§ TASK TO CARRY OUT
With pictures omitted, the line containing "3002 -20 Queen Street West" and all later lines of the records below are to be restated word for word.

====== DATA RECORDS

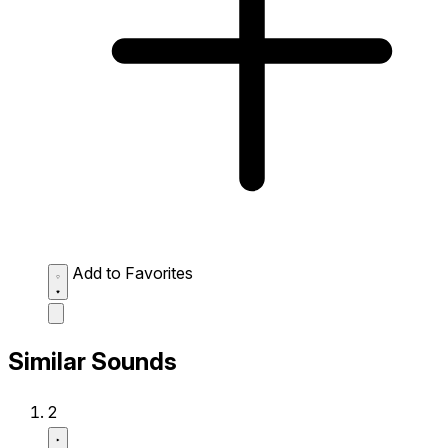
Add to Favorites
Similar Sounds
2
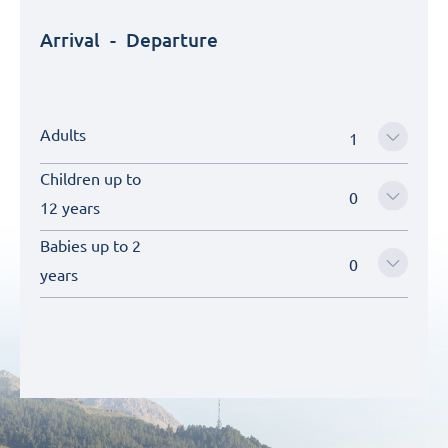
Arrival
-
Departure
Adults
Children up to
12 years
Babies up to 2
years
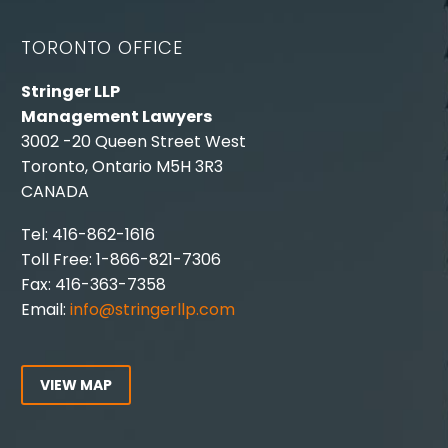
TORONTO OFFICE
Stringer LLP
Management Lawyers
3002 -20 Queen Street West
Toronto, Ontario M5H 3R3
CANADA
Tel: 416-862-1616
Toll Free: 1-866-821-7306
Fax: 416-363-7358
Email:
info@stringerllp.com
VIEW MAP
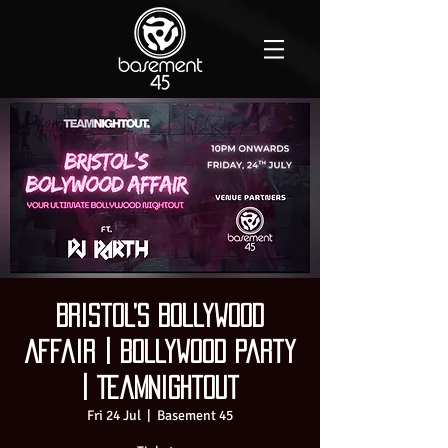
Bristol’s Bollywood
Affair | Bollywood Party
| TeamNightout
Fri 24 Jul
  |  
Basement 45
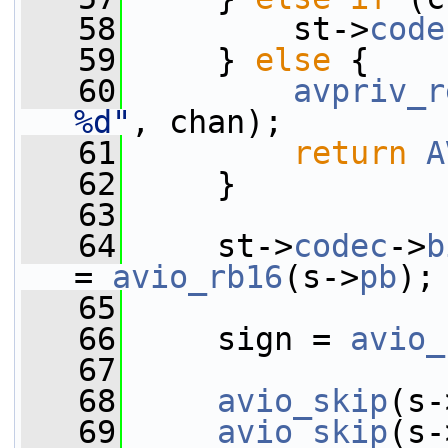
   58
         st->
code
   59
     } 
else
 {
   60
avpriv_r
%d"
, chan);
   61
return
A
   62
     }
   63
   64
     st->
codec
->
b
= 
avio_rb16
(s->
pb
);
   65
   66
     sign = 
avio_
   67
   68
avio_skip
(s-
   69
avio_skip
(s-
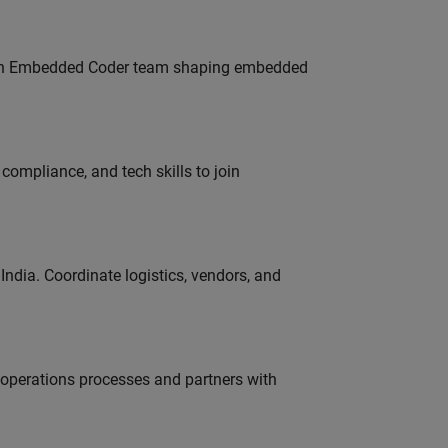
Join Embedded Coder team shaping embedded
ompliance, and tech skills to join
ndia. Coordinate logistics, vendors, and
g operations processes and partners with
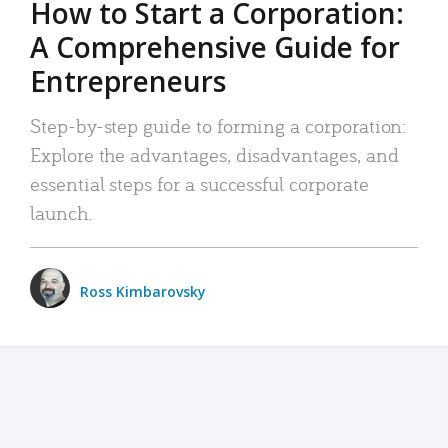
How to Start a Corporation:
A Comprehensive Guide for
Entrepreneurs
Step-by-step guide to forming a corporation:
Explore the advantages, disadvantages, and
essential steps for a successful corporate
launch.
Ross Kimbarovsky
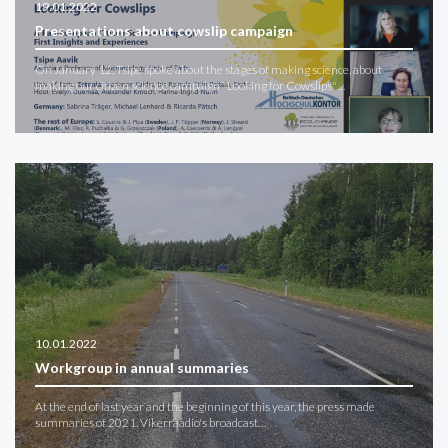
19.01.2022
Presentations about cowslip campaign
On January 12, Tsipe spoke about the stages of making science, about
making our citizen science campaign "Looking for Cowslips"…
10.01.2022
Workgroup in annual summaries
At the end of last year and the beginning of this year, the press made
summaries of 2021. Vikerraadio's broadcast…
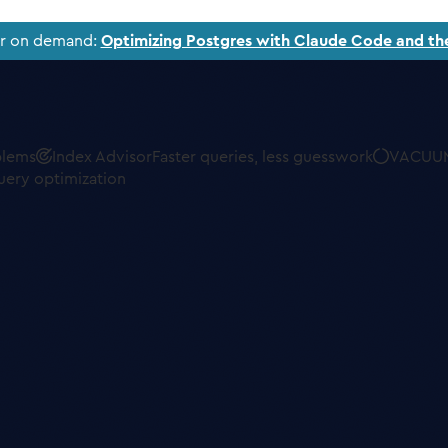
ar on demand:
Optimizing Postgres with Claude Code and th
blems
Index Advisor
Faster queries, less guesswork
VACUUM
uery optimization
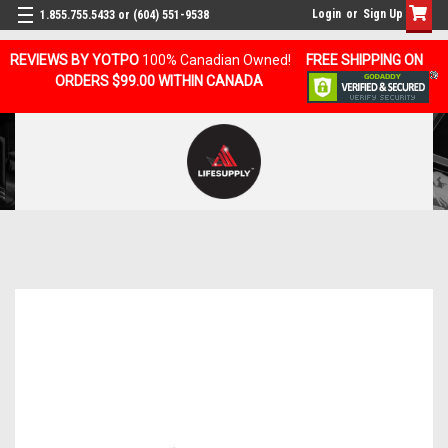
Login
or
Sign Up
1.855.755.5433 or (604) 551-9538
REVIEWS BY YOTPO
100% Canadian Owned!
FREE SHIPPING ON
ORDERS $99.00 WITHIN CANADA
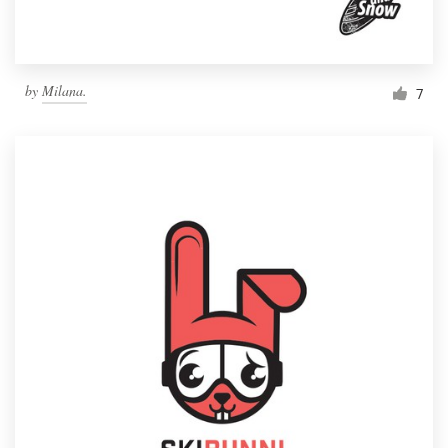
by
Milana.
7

============

§ FINAL ANSWER
3002 -20 Queen Street West
Toronto, Ontario M5H 3R3
CANADA
Tel: 416-862-1616
Toll Free: 1-866-821-7306
Fax: 416-363-7358
Email:
info@stringerllp.com
VIEW MAP
Bristol’s Bollywood
Affair | Bollywood Party
| TeamNightout
Fri 24 Jul
  |  
Basement 45
   58
         st->
code
   59
     } 
else
 {
   60
avpriv_r
%d"
, chan);
   61
return
A
   62
     }
   63
   64
     st->
codec
->
b
= 
avio_rb16
(s->
pb
);
   65
   66
     sign = 
avio_
   67
   68
avio_skip
(s-
   69
avio_skip
(s-
Join Embedded Coder team shaping embedded
ompliance, and tech skills to join
ndia. Coordinate logistics, vendors, and
g operations processes and partners with
How to Start a Corporation:
A Comprehensive Guide for
Entrepreneurs
Step-by-step guide to forming a corporation:
Explore the advantages, disadvantages, and
essential steps for a successful corporate
launch.
Ross Kimbarovsky
19.01.2022
Presentations about cowslip campaign
On January 12, Tsipe spoke about the stages of making science, about
making our citizen science campaign "Looking for Cowslips"…
10.01.2022
Workgroup in annual summaries
At the end of last year and the beginning of this year, the press made
summaries of 2021. Vikerraadio's broadcast…
ar on demand:
Optimizing Postgres with Claude Code and th
blems
Index Advisor
Faster queries, less guesswork
VACUUM
uery optimization
Login
or
Sign Up
1.855.755.5433 or (604) 551-9538
REVIEWS BY YOTPO
100% Canadian Owned!
FREE SHIPPING ON
ORDERS $99.00 WITHIN CANADA
by
Milana.
7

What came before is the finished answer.